In this assignment, I will be using Tidymodels framework instead of base R.

1 Exercise 1 (10 points)

Suppose we fit a curve with basis functions \(b_1(X) = X\), \(B_2(X) = (X - 1)^2 I(X \geq 1)\). Note that \(I(X \geq 1)\) equals 1 for \(X \geq 1\) and 0 otherwise. We fit the linear regression model

\[Y = \beta_0 + \beta_1b_1(X) + \beta_2b_2(X) + \varepsilon\]

and obtain the coefficient estimates \(\hat \beta_0 = 1\), \(\hat \beta_1 = 1\), \(\hat \beta_2 = -2\). Sketch the estimated curve between \(X = -2\) and \(X = 2\). Note the intercepts, slopes and other relevant information.

X <- seq(-2, 2, 0.01)
Y <-  1 + X + -2 * (X - 1)^2 * (X >= 1)
df1 <- tibble(X, Y)

ggplot(df1, aes(X, Y)) + 
  geom_vline(xintercept = 0) + 
  geom_hline(yintercept = 0) + 
  geom_vline(xintercept = 1, col = "red") + 
  geom_line(size = 3, color = "green") +
  theme_bw()

2 Exercise 2 (10 points)

Suppose we fit a curve with basis functions \(b_1(X) = I(0 \leq X \leq 2) - (X-1)I(1 \leq X \leq 2)\), \(B_2(X) = (X - 3) I(3 \leq X \leq 4) + I(4 < X \leq 5)\). We fit the linear regression model

\[Y = \beta_0 + \beta_1b_1(X) + \beta_2b_2(X) + \varepsilon\] and obtain the coefficient estimates \(\hat \beta_0 = 1\), \(\hat \beta_1 = 1\), \(\hat \beta_2 = 3\). Sketch the estimated curve between \(X = -2\) and \(X = 2\). Note the intercepts, slopes and other relevant information.

X <- seq(-2, 2, 0.01)
Y <- 1 + (X >= 0 & X <= 2) - (X - 1)*(X >= 1 & X <= 2) + 
     3*(X - 3)*(X >= 3 & X <= 4) + 3*(X > 4 & X <= 5)

df2 <- tibble(X, Y)

ggplot(df2, aes(X, Y)) + 
  geom_vline(xintercept = 0) + 
  geom_hline(yintercept = 0) + 
  geom_line(size = 3, color = "blue") +
  theme_bw()

3 Exercise 3 (10 points)

Explain what happens to the bias/variance trade-off of our model estimates use regression splines.

Regression splines is a more flexible method because instead of fitting 1 polynomial over the whole range of data, it fits a combination of linear/polynomial functions in a piecewise manner. In general, as we use more flexible methods, the variance will increase because changing datasets will be more likely to produce a different set of model estimates.
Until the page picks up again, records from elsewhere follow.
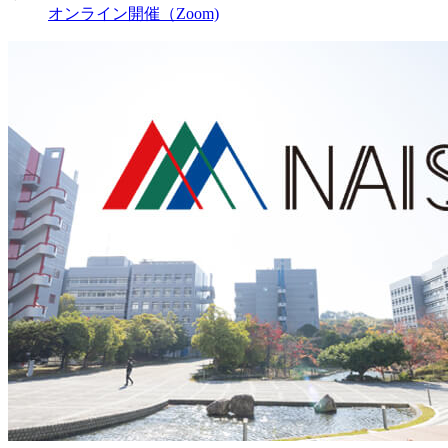
オンライン開催（Zoom)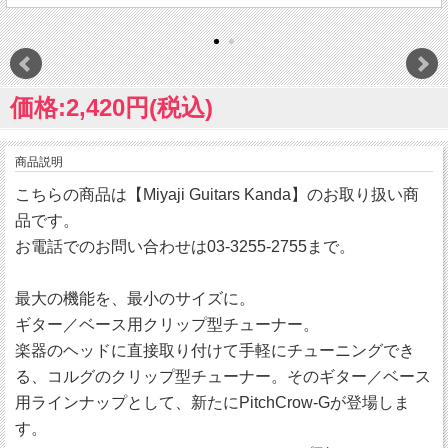
価格:2,420円(税込)
商品説明
こちらの商品は【Miyaji Guitars Kanda】のお取り扱い商
品です。
お電話でのお問い合わせは03-3255-2755まで。
最大の機能を、最小のサイズに。
ギター／ベース用クリップ型チューナー。
楽器のヘッドに直接取り付けて手軽にチューニングでき
る、コルグのクリップ型チューナー。そのギター／ベース
用ラインナップとして、新たにPitchCrow-Gが登場しま
す。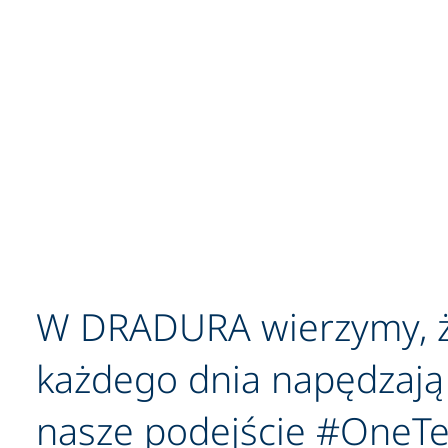
W DRADURA wierzymy, że 
każdego dnia napędzają 
nasze podejście #OneTe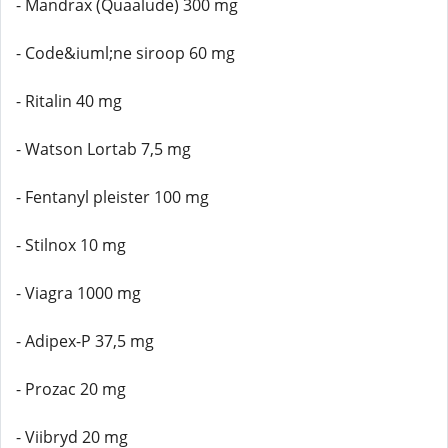
- Mandrax (Quaalude) 300 mg
- Code&iuml;ne siroop 60 mg
- Ritalin 40 mg
- Watson Lortab 7,5 mg
- Fentanyl pleister 100 mg
- Stilnox 10 mg
- Viagra 1000 mg
- Adipex-P 37,5 mg
- Prozac 20 mg
- Viibryd 20 mg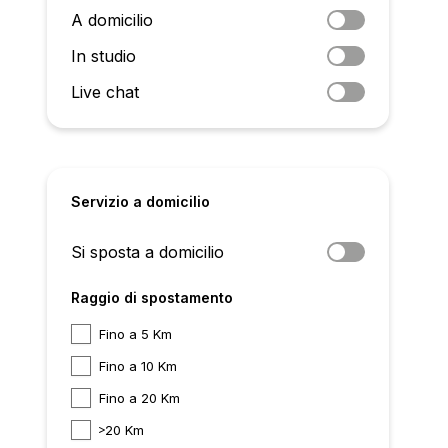
A domicilio
In studio
Live chat
Servizio a domicilio
Si sposta a domicilio
Raggio di spostamento
Fino a 5 Km
Fino a 10 Km
Fino a 20 Km
20 Km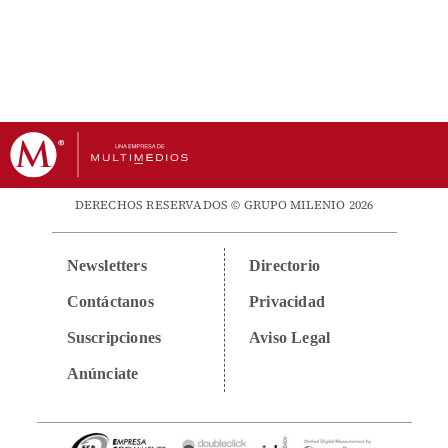
DERECHOS RESERVADOS © GRUPO MILENIO 2026
Newsletters
Directorio
Contáctanos
Privacidad
Suscripciones
Aviso Legal
Anúnciate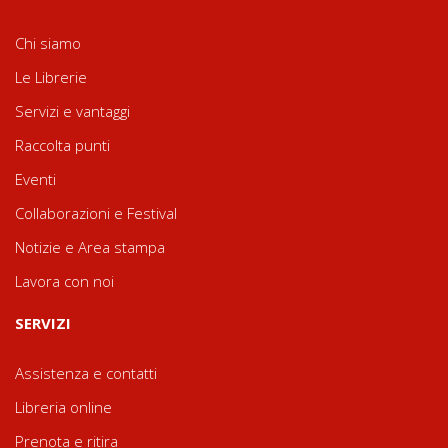
Chi siamo
Le Librerie
Servizi e vantaggi
Raccolta punti
Eventi
Collaborazioni e Festival
Notizie e Area stampa
Lavora con noi
SERVIZI
Assistenza e contatti
Libreria online
Prenota e ritira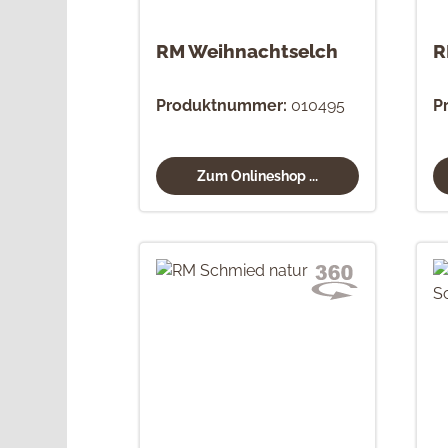
RM Weihnachtselch
R
Produktnummer:
010495
P
Zum Onlineshop ...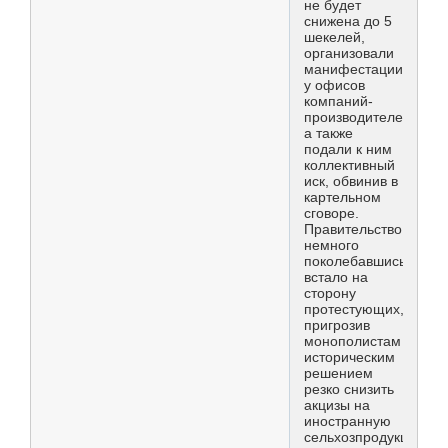
не будет
снижена до 5
шекелей,
организовали
манифестации
у офисов
компаний-
производителей,
а также
подали к ним
коллективный
иск, обвинив в
картельном
сговоре.
Правительство,
немного
поколебавшись,
встало на
сторону
протестующих,
пригрозив
монополистам
историческим
решением
резко снизить
акцизы на
иностранную
сельхозпродукцию.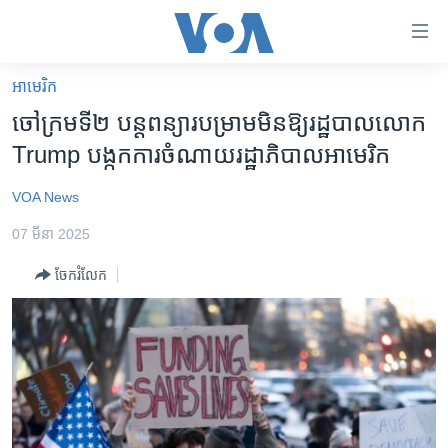
ភ្ជាប់​
ទៅ​
គេហទំព័រ​
អាមេរិក​
កម្ពុជា
ទាក់ទង
ចៅក្រម​ទី​២ បន្ត​ពន្យារ​​បម្រាម​មិន​ឱ្យ​រដ្ឋបាល​លោក​
រំលង​
អន្តរជាតិ
Trump បង្កក​ការ​ចំណាយ​រដ្ឋាភិបាល​អាមេរិក
និង​
អាមេរិក
ចូល​
VOA News
ទៅ​​
ចិន
ទំព័រ​
07 មីនា 2025
ហេឡូវីអូអេ
ព័ត៌មាន​​
ចែករំលែក
តែ​
កម្ពុជាច្នៃប្រតិដ្ឋ
ម្តង
ព្រឹត្តិការណ៍ព័ត៌មាន
រំលង​
និង​
ទូរទស្សន៍ / វីដេអូ​
ចូល​
វិទ្យុ / ផតខាសថ៍
ទៅ​
ទំព័រ​
កម្មវិធីទាំងអស់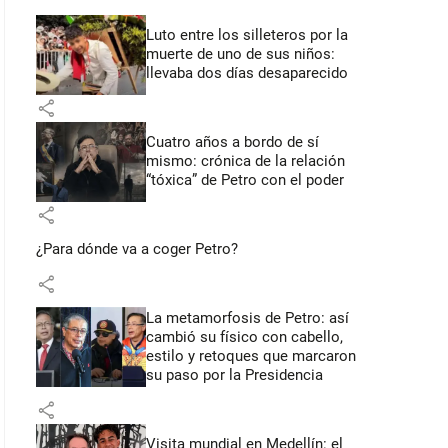
Luto entre los silleteros por la
muerte de uno de sus niños:
llevaba dos días desaparecido
share
Cuatro años a bordo de sí
mismo: crónica de la relación
“tóxica” de Petro con el poder
share
¿Para dónde va a coger Petro?
share
La metamorfosis de Petro: así
cambió su físico con cabello,
estilo y retoques que marcaron
su paso por la Presidencia
share
Visita mundial en Medellín: el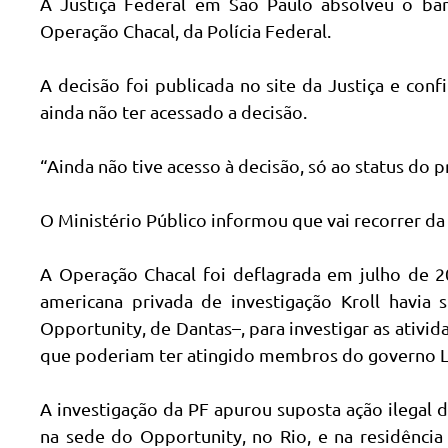
A Justiça Federal em São Paulo absolveu o ban
Operação Chacal, da Polícia Federal.
A decisão foi publicada no site da Justiça e con
ainda não ter acessado a decisão.
“Ainda não tive acesso à decisão, só ao status do 
O Ministério Público informou que vai recorrer da
A Operação Chacal foi deflagrada em julho de 20
americana privada de investigação Kroll havia 
Opportunity, de Dantas–, para investigar as ativi
que poderiam ter atingido membros do governo L
A investigação da PF apurou suposta ação ilegal d
na sede do Opportunity, no Rio, e na residência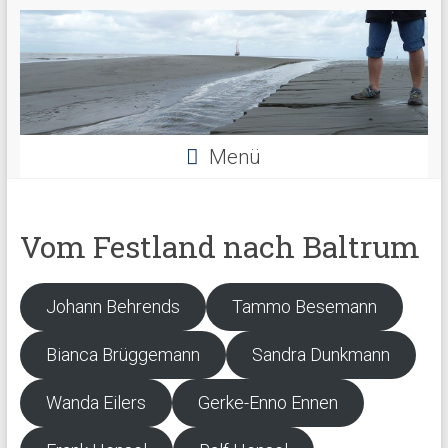
Menü
Vom Festland nach Baltrum
Johann Behrends
Tammo Besemann
Bianca Brüggemann
Sandra Dunkmann
Wanda Eilers
Gerke-Enno Ennen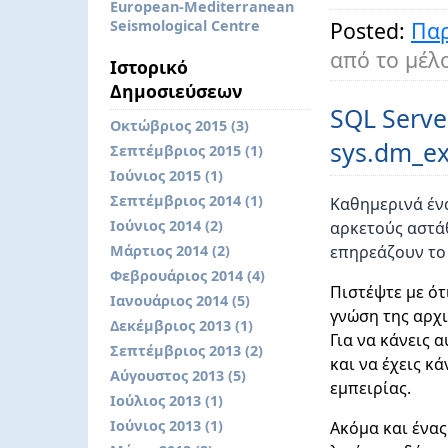
European-Mediterranean
Seismological Centre
Posted:
Παρ
από το μέλ
Ιστορικό
Δημοσιεύσεων
SQL Serve
Οκτώβριος 2015 (3)
sys.dm_ex
Σεπτέμβριος 2015 (1)
Ιούνιος 2015 (1)
Σεπτέμβριος 2014 (1)
Καθημερινά ένα
Ιούνιος 2014 (2)
αρκετούς αστά
Μάρτιος 2014 (2)
επηρεάζουν το
Φεβρουάριος 2014 (4)
Πιστέψτε με ότ
Ιανουάριος 2014 (5)
γνώση της αρχι
Δεκέμβριος 2013 (1)
Για να κάνεις 
Σεπτέμβριος 2013 (2)
και να έχεις κ
Αύγουστος 2013 (5)
εμπειρίας.
Ιούλιος 2013 (1)
Ιούνιος 2013 (1)
Ακόμα και ένας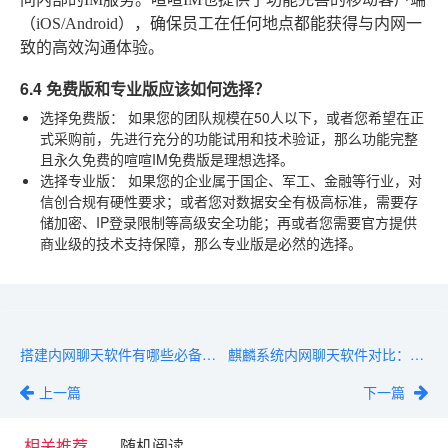
（iOS/Android），确保员工在任何地点都能获得与内网一
致的高效沟通体验。
6.4 免费版和专业版应该如何选择？
选择免费版：
如果您的团队规模在50人以下，或者您希望在正
式采购前，先进行充分的功能试用和技术验证，那么功能完整
且永久免费的喧喧IM免费版是理想选择。
选择专业版：
如果您的企业属于国企、军工、金融等行业，对
信创合规有硬性要求；或者您对数据安全有极高标准，需要存
储加密、IP登录限制等高级安全功能；再或者您需要官方提供
商业级的技术支持保障，那么专业版是必然的选择。
搭建内网聊天软件有哪些必备功能？2026年企业推荐清单
麒麟系统内网聊天软件对比：功能、安全与部署差异解析
上一篇
下一篇
相关推荐
随机阅读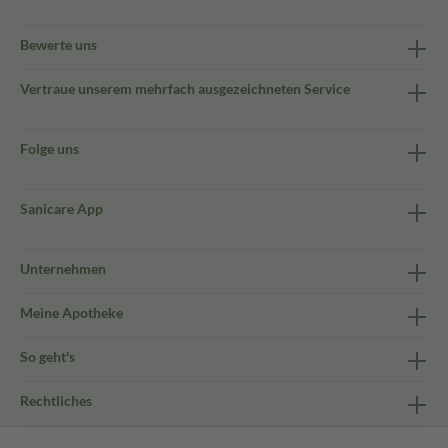
Bewerte uns
Vertraue unserem mehrfach ausgezeichneten Service
Folge uns
Sanicare App
Unternehmen
Meine Apotheke
So geht's
Rechtliches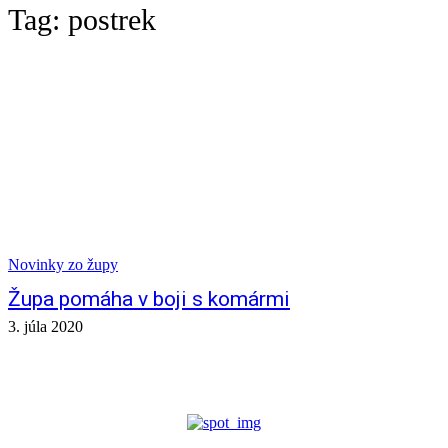
Tag:
postrek
Novinky zo župy
Župa pomáha v boji s komármi
3. júla 2020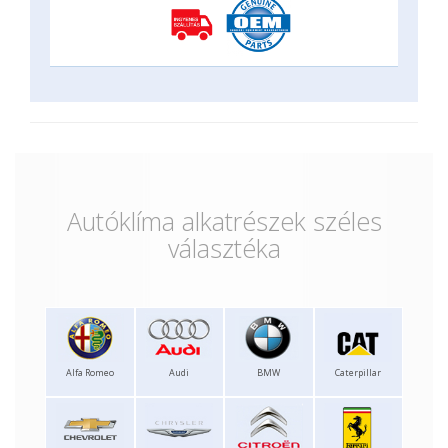
Autóklíma alkatrészek széles
választéka
Alfa Romeo
Audi
BMW
Caterpillar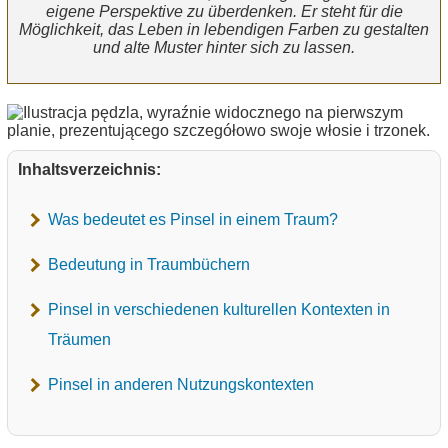
eigene Perspektive zu überdenken. Er steht für die
Möglichkeit, das Leben in lebendigen Farben zu gestalten
und alte Muster hinter sich zu lassen.
Inhaltsverzeichnis:
Was bedeutet es Pinsel in einem Traum?
Bedeutung in Traumbüchern
Pinsel in verschiedenen kulturellen Kontexten in
Träumen
Pinsel in anderen Nutzungskontexten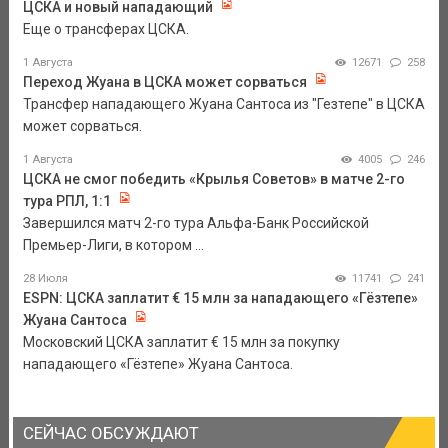
ЦСКА и новый нападающий
Еще о трансферах ЦСКА.
1 Августа
12671
258
Переход Жуана в ЦСКА может сорваться
Трансфер нападающего Жуана Сантоса из "Гезтепе" в ЦСКА
может сорваться.
1 Августа
4005
246
ЦСКА не смог победить «Крылья Советов» в матче 2-го
тура РПЛ, 1:1
Завершился матч 2-го тура Альфа-Банк Российской
Премьер-Лиги, в котором ...
28 Июля
11741
241
ESPN: ЦСКА заплатит € 15 млн за нападающего «Гёзтепе»
Жуана Сантоса
Московский ЦСКА заплатит € 15 млн за покупку
нападающего «Гёзтепе» Жуана Сантоса.
СЕЙЧАС ОБСУЖДАЮТ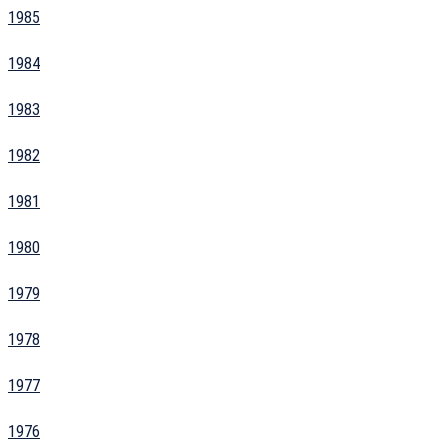
1985
1984
1983
1982
1981
1980
1979
1978
1977
1976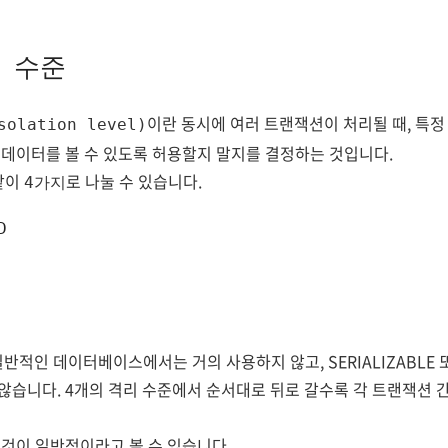
리 수준
이란 동시에 여러 트랜잭션이 처리될 때, 특
olation level)
데이터를 볼 수 있도록 허용할지 말지를 결정하는 것입니다.
같이
로 나눌 수 있습니다.
4가지
D
D 일반적인 데이터베이스에서는 거의 사용하지 않고, SERIALIZABL
습니다. 4개의 격리 수준에서 순서대로 뒤로 갈수록 각 트랜잭션 간
것이 일반적이라고 볼 수 있습니다.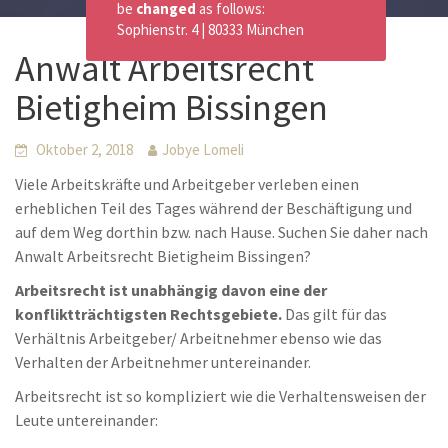
be
changed
as follows:
Sophienstr. 4 | 80333 München
Anwalt Arbeitsrecht
Bietigheim Bissingen
Oktober 2, 2018
Jobye Lomeli
Viele Arbeitskräfte und Arbeitgeber verleben einen
erheblichen Teil des Tages während der Beschäftigung und
auf dem Weg dorthin bzw. nach Hause. Suchen Sie daher nach
Anwalt Arbeitsrecht Bietigheim Bissingen?
Arbeitsrecht ist unabhängig davon eine der
konfliktträchtigsten Rechtsgebiete.
Das gilt für das
Verhältnis Arbeitgeber/ Arbeitnehmer ebenso wie das
Verhalten der Arbeitnehmer untereinander.
Arbeitsrecht ist so kompliziert wie die Verhaltensweisen der
Leute untereinander: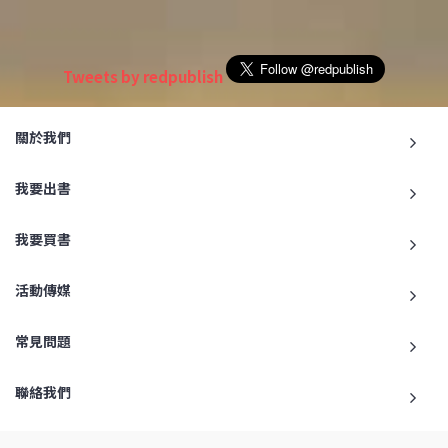
Tweets by redpublish
關於我們
我要出書
我要買書
活動傳媒
常見問題
聯絡我們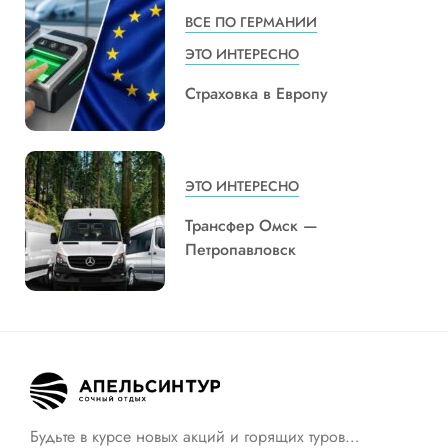
ВСЕ ПО ГЕРМАНИИ
ЭТО ИНТЕРЕСНО
Страховка в Европу
ЭТО ИНТЕРЕСНО
Трансфер Омск —
Петропавловск
Будьте в курсе новых акций и горящих туров…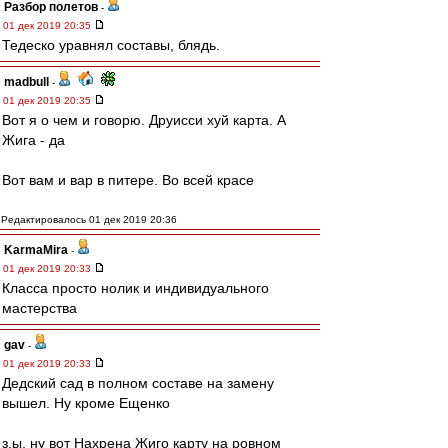
Разбор полетов
-
01 дек 2019 20:35
Тедеско уравнял составы, блядь.
madbull
-
01 дек 2019 20:35
Вот я о чем и говорю. Друисси хуй карта. А
Жига - да
Вот вам и вар в питере. Во всей красе
Редактировалось 01 дек 2019 20:36
KarmaMira
-
01 дек 2019 20:33
Класса просто нолик и индивидуального
мастерства
gav
-
01 дек 2019 20:33
Дедский сад в полном составе на замену
вышел. Ну кроме Ещенко
з.ы. ну вот Нахрена Жиго карту на ровном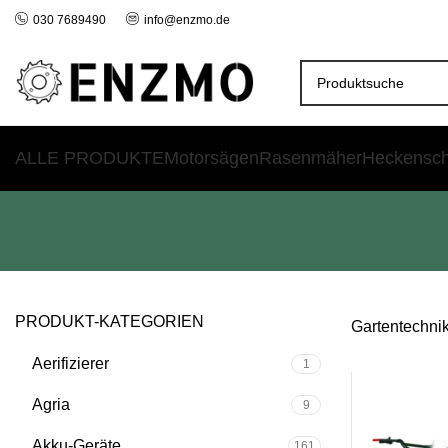
030 7689490
info@enzmo.de
ALLE PRODUKTE
Motorsägen
Rasenmäher
Heckensc
PRODUKT-KATEGORIEN
Gartentechni
Aerifizierer
1
Agria
9
Akku-Geräte
161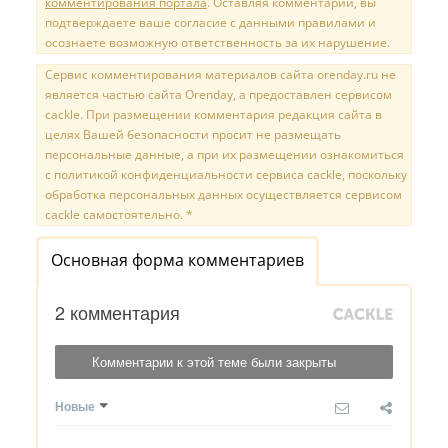
комментирования портала
. Оставляя комментарий, вы
подтверждаете ваше согласие с данными правилами и
осознаете возможную ответственность за их нарушение.
Сервис комментирования материалов сайта orenday.ru не
является частью сайта Orenday, а предоставлен сервисом
cackle. При размещении комментария редакция сайта в
целях Вашей безопасности просит не размещать
персональные данные, а при их размещении ознакомиться
с политикой конфиденциальности сервиса cackle, поскольку
обработка персональных данных осуществляется сервисом
cackle самостоятельно. *
Основная форма комментариев
2 комментария
Комментарии к этой теме были закрыты
Новые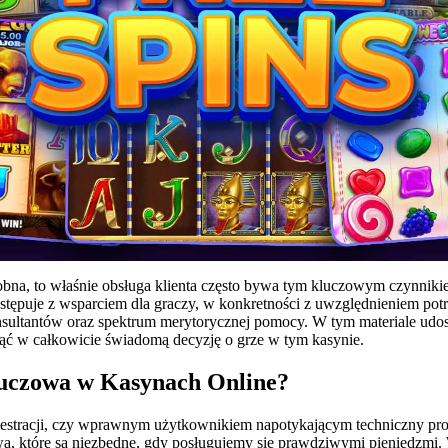
dobna, to właśnie obsługa klienta często bywa tym kluczowym czynniki
stępuje z wsparciem dla graczy, w konkretności z uwzględnieniem potr
onsultantów oraz spektrum merytorycznej pomocy. W tym materiale udo
jąć w całkowicie świadomą decyzję o grze w tym kasynie.
luczowa w Kasynach Online?
ejestracji, czy wprawnym użytkownikiem napotykającym techniczny pro
twa, które są niezbędne, gdy posługujemy się prawdziwymi pieniędzm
The bias will decrease because the error is smaller when the model fits the data better. Therefore, compared to linear regression, when we use regression splines, variance will increase and bias will decrease. However, bear in mind that, at some point increasing flexibility has little impact on the bias but starts to significantly increase the variance.

4 Exercise 4 (10 points)

Draw an example (of your own invention) of a partition of two-dimensional feature space that could result from recursive binary splitting. Your example should contain at least six regions. Draw a decision tree corresponding to this partition. Be sure to label all aspects of your figures, including regions \(R_1, R_2, ...\), the cut points \(t_1, t_2, ...\), and so forth.

5 Exercise 5 (10 points)

Provide a detailed explanation of the algorithm that is used to fit a regression tree.

Decision trees are constructed via an algorithmic approach that identifies ways to split a data set based on different conditions. When the target values take discrete values (such as dummy variables), we call them classification trees and when the target values take continuous values, we call them regression trees. It consists of a series of splitting rules, starting at the top of the tree. The algorithm begins with the top split where it assigns observations into two branches (recursive binary splitting). The algorithm selects the split that minimizes the sum of the squared deviations from the mean in the two separate partitions. This splitting rule is then applied to each of the new branches. This process continues until each node reaches a user-specified minimum node size and becomes a terminal node.

6 Exercise 6 (10 points)

Explain the difference between bagging, boosting, and random forests.

Bagging entails utilizing the bootstrap to make numerous copies of the original training data set, fitting a different decision tree to each copy, and then integrating all of the trees to make a single predictive model. Each tree is created independently of the others using a bootstrap data set.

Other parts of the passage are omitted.